Drinking

Sean Flack

I’ll always remember my first drink of alcohol. It was freshman year, and I was at a friend of a friend’s apartment party. I walked in with my eyes so full of wonder and excitement. Golly gee, my first college party.

As soon as I plopped down on the couch, a guy sat next to me with an empty glass and a bottle of Hawkeye vodka. “Hey, man, you drink?” he asked. “S-sure,” I replied. He poured straight vodka into the glass and gave it to me along with a bottle of lemon Gatorade. “Drink this, then drink that” were his instructions.

So I drank the vodka like I would any other beverage. Little did I know the effect it would have on my throat. “It’s awful,” I exclaimed, scrunching my face. The guy pushed the Gatorade toward me and told me to drink up. The Gatorade did help, but I still couldn’t get over how terrible the vodka was. In fact, my entire freshman year involved a who’s who of awful alcoholic drinks.

Luckily I’m 21 now, so I’ve had the luxury to know what I like and what I don’t like. But no matter how many times I tell an adult that I actually enjoy the taste of alcohol, they look at me with disapproving eyes. I just wish people our age didn’t give alcohol such a bad name by abusing and binging on it.

This is not a lecture or public service announcement, but just me asking you to think about your decisions. That doesn’t mean you can’t have fun. It doesn’t mean you can’t go out. Just think. Know your limits. Spend a night at a place you’re comfortable with with some close friends. See how your body reacts to different drinks and how many it takes to get to a point where you need to stop. No matter how “bro-tastic” it might be, no one wants to spend a night puking up blood.

A group in my English class last year gave a presentation about how they thought the drinking age should be lowered to 18. That is a horribly awful idea. You know why? Because 18-year-olds are dumb and don’t know their limits. Hell, there are middle-aged adults who don’t know their limits. Yes, there are people who are exceptions to the rule, but I feel 21 is a good age because it allows a couple years for a person to mature.

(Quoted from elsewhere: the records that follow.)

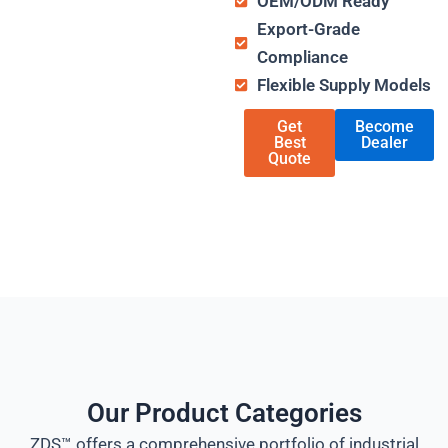
OEM/ODM Ready
Export-Grade
Compliance
Flexible Supply Models
Get
Become
Best
Dealer
Quote
Our Product Categories
ZDS™ offers a comprehensive portfolio of industrial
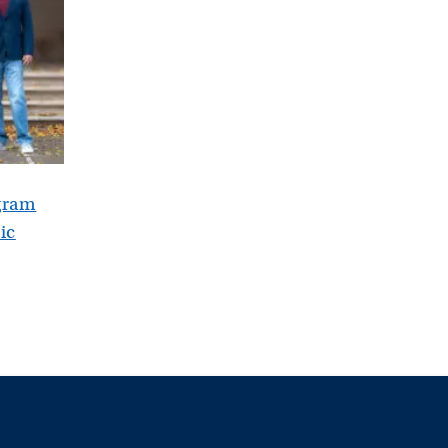
gram
ic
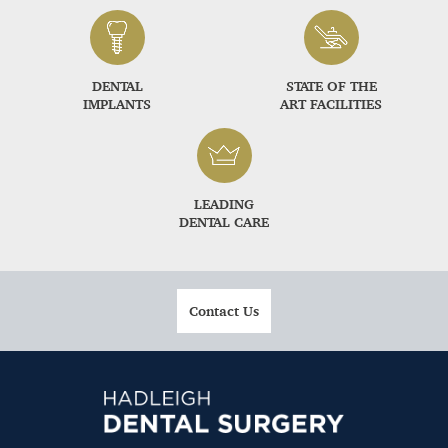
DENTAL
STATE OF THE
IMPLANTS
ART FACILITIES
LEADING
DENTAL CARE
Contact Us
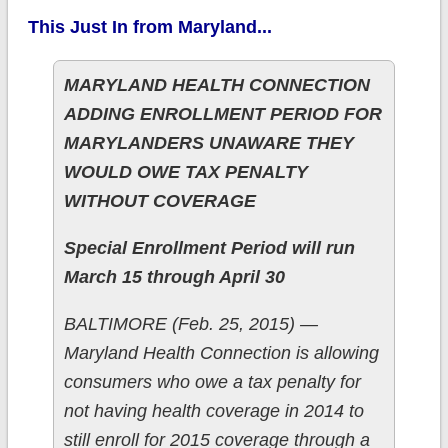
This Just In from Maryland...
MARYLAND HEALTH CONNECTION
ADDING ENROLLMENT PERIOD FOR
MARYLANDERS UNAWARE THEY
WOULD OWE TAX PENALTY
WITHOUT COVERAGE
Special Enrollment Period will run
March 15 through April 30
BALTIMORE (Feb. 25, 2015) —
Maryland Health Connection is allowing
consumers who owe a tax penalty for
not having health coverage in 2014 to
still enroll for 2015 coverage through a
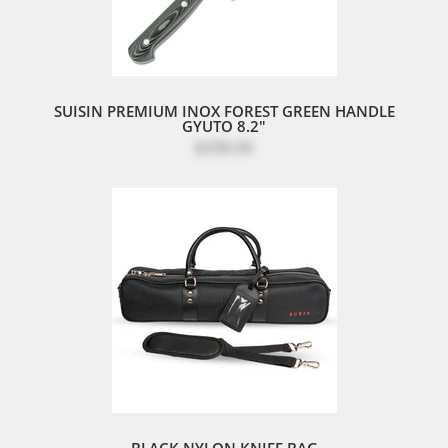
SUISIN PREMIUM INOX FOREST GREEN HANDLE
GYUTO 8.2"
$298.00
BLACK NYLON KNIFE BAG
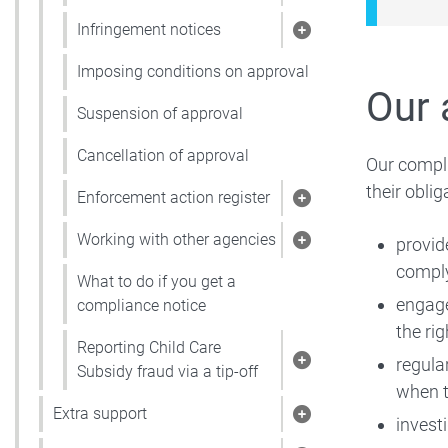
Show pages under 
Infringement notices
Show pages under 
Imposing conditions on approval
Our 
Suspension of approval
Cancellation of approval
Our compli
their oblig
Enforcement action register
Show pages under 
Working with other agencies
provid
Show pages under 
comply
What to do if you get a
engage
compliance notice
the rig
Reporting Child Care
regula
Show pages under R
Subsidy fraud via a tip-off
when t
Extra support
invest
Show pages under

And you know, I like alcohol too, but it seems like so many people on Facebook’s entire identity is composed of a red Dixie cup. I swear, it’s as if some of these people just do it to be “cool.” Playing beer pong with Natty Ice and taking shots of Hawkeye doesn’t make you a badass. Proudly displaying those nights on Facebook just makes you look immature.

I know these nights with friends and alcohol can be memorable, but I’m just asking you to think a little more. Write a note on your hand. Don’t give in to peer pressure. If you don’t want another drink, say so. Don’t let it consume you. Don’t let it become your identity. Yes, you’ll have those nights where you’re a sloppy drunk, but make sure it doesn’t become a habit. Passed out on the sidewalk yelling how you want your mom and a Superdog is not an attractive quality.

I don’t mean to throw stones — Lord knows I’ve had my fair share of embarrassing nights — I just feel like all of us college students get lumped together when it comes to drinking. And that’s kind of unfair because there are people who can control themselves. So for new freshmen, returning students, or whoever, I implore you to just think. Let’s prove that we can all legitimately enjoy a beer without acting stupid.